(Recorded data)
▬▬▬▬▬▬▬▬▬▬

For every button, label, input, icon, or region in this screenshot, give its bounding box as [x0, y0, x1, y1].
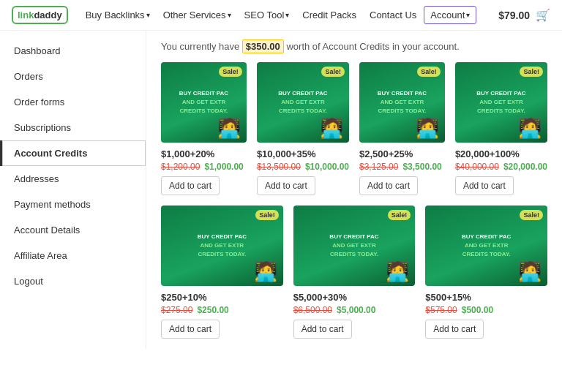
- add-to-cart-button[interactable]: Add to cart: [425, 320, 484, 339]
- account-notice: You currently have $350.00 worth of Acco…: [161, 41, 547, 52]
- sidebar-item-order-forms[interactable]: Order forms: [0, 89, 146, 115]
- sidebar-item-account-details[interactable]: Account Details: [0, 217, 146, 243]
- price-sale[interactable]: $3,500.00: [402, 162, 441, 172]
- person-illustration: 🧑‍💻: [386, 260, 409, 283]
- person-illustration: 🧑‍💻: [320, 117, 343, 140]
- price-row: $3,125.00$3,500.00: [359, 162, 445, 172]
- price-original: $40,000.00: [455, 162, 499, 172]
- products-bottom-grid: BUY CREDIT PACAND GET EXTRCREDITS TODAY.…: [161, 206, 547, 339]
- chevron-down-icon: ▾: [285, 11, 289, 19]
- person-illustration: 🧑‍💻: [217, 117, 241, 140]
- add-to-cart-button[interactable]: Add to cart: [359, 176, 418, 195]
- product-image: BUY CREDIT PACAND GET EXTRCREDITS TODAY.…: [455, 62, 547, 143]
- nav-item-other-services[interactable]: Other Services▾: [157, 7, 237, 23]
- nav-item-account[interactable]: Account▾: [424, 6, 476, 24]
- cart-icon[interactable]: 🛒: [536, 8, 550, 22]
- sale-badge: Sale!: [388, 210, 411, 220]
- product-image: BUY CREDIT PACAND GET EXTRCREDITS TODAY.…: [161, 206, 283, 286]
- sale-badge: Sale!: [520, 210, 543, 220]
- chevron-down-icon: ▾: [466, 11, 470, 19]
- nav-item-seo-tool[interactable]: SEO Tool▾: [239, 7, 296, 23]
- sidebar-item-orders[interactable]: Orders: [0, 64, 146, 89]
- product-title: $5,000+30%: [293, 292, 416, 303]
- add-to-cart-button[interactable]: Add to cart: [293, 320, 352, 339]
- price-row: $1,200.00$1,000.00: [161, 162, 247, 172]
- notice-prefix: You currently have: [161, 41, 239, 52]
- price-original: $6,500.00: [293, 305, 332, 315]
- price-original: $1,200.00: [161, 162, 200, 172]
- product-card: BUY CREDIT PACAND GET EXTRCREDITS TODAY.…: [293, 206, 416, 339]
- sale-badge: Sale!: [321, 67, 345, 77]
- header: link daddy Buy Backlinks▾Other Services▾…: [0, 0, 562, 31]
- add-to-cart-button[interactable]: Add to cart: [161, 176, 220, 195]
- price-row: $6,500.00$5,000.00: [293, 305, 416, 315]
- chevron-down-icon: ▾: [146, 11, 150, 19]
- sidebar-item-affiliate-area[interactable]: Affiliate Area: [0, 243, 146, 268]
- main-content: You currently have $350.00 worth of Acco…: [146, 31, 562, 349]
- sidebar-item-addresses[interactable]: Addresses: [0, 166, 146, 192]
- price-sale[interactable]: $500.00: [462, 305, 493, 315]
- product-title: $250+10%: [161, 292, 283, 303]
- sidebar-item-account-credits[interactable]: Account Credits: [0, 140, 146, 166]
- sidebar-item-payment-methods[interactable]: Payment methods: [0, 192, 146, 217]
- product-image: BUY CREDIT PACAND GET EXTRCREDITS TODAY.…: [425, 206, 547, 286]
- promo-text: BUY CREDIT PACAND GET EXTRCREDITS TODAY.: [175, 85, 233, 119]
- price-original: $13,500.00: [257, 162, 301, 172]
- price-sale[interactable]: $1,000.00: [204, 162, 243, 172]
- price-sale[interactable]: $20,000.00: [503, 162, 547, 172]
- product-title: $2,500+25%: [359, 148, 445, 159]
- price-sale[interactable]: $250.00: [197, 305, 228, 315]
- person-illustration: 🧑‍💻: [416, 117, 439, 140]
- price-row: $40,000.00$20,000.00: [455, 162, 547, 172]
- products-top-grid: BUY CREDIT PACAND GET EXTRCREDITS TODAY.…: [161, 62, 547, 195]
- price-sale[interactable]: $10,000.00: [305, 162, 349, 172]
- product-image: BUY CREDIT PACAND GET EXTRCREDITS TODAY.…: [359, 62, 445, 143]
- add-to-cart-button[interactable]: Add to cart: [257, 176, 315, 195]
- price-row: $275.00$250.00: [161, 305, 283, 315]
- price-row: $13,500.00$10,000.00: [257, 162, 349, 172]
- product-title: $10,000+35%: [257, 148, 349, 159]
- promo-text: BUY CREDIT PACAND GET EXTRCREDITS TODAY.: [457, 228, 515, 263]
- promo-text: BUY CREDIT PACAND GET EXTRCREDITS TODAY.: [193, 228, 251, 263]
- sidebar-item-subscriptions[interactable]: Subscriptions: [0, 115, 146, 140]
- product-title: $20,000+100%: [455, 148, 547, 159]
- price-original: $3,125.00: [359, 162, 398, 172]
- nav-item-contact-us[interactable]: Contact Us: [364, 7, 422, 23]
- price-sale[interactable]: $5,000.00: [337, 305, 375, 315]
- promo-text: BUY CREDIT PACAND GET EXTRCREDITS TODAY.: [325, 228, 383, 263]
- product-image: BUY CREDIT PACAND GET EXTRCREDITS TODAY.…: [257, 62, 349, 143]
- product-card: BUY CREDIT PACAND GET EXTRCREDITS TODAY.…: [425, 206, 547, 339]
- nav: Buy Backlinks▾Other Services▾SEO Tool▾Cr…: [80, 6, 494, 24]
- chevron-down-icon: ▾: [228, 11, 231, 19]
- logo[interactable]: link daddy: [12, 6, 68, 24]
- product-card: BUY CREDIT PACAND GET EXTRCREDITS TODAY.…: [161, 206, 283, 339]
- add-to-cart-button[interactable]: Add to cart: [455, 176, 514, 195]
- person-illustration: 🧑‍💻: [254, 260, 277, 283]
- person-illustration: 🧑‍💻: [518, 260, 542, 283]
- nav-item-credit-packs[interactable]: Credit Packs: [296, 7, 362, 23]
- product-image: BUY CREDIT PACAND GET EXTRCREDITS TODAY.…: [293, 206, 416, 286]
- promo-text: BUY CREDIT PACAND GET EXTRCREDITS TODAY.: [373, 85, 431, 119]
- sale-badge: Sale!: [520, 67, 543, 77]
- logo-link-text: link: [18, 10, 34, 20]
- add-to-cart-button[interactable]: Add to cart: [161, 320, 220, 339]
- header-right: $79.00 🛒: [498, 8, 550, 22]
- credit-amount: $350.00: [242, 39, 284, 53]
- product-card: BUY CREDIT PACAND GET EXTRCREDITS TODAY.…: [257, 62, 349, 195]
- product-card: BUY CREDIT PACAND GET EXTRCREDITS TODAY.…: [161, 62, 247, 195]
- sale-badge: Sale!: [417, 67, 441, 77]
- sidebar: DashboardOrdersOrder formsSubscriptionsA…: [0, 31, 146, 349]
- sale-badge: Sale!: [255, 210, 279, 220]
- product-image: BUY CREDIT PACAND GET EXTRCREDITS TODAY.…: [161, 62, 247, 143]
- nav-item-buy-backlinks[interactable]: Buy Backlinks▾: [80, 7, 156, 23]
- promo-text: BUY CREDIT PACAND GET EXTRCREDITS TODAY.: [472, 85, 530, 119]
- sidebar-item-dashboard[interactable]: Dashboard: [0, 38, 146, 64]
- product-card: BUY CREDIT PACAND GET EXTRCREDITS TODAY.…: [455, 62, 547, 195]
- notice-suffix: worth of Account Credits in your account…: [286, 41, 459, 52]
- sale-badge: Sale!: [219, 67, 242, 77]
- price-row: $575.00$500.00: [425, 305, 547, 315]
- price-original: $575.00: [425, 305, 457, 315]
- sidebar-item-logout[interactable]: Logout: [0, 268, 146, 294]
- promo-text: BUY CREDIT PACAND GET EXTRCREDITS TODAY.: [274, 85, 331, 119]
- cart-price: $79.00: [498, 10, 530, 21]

▬▬▬▬▬▬▬▬▬▬

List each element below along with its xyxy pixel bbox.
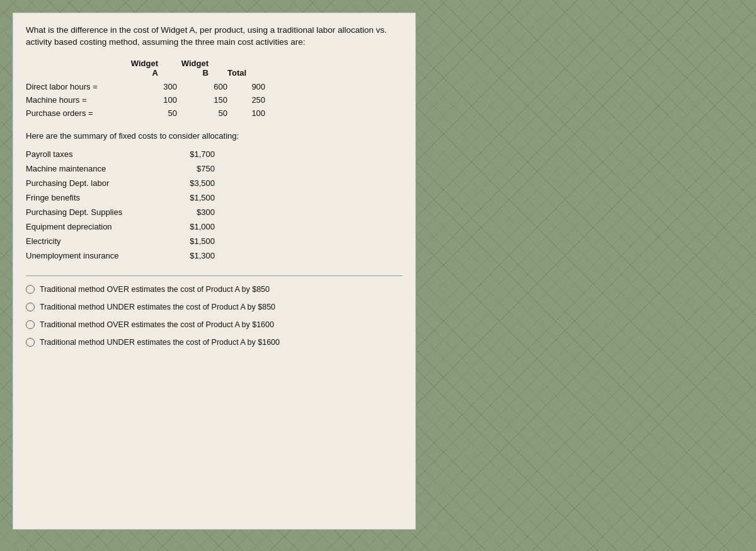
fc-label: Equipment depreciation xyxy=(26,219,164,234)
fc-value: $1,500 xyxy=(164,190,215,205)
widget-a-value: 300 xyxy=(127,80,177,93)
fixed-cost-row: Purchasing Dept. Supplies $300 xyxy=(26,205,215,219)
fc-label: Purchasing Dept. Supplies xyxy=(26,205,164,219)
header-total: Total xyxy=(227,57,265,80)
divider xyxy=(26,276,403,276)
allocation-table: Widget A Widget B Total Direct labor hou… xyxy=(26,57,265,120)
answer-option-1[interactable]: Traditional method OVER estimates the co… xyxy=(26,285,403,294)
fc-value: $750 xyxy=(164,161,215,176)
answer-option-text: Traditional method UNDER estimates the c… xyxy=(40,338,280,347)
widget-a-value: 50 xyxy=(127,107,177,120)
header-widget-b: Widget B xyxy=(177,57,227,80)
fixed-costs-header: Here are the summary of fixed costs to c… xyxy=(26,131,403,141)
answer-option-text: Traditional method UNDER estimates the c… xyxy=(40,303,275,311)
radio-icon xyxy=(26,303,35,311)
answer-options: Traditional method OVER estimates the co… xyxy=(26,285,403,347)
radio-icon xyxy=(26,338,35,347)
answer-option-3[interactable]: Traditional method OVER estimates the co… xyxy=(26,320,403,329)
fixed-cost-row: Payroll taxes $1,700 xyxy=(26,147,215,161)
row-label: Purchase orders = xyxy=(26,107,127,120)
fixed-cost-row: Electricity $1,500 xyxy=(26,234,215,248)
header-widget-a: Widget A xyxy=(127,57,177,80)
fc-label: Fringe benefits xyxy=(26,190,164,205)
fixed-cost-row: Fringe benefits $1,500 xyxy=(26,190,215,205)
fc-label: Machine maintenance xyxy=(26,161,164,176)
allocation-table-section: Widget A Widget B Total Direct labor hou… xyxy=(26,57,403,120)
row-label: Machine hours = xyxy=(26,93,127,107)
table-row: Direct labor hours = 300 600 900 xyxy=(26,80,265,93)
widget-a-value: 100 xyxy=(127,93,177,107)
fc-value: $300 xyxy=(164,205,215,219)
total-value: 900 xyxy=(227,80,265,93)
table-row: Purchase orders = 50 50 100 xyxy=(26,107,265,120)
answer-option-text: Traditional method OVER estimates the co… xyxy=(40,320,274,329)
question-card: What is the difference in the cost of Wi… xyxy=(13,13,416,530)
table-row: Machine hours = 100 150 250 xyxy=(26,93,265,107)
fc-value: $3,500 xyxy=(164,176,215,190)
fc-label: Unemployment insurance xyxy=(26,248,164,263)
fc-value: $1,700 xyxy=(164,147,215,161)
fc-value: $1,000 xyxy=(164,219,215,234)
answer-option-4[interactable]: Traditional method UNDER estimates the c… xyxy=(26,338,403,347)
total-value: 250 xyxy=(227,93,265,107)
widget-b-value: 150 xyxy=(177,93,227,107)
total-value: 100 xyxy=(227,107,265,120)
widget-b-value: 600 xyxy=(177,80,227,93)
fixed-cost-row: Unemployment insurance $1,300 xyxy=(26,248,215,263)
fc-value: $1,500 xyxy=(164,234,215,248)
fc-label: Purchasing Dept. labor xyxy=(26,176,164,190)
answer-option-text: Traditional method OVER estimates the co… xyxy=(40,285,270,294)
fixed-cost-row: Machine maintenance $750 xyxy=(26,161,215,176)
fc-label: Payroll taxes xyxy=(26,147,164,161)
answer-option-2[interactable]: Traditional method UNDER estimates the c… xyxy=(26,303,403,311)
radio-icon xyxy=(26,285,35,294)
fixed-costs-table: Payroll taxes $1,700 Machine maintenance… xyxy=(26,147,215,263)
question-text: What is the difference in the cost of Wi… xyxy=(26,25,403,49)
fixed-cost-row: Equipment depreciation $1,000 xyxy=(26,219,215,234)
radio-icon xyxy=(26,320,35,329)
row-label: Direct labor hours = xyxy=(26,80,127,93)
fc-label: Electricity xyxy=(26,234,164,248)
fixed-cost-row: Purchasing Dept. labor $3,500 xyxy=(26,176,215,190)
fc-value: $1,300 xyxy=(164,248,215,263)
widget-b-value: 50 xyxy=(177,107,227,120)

▬▬▬▬▬▬▬▬▬▬

§ **Your assignment**: Scan the entries above for the string "insurance" and copy each line that contains it.

§ **Response to this task**:
fc-label: Unemployment insurance xyxy=(26,248,164,263)
fixed-cost-row: Unemployment insurance $1,300 xyxy=(26,248,215,263)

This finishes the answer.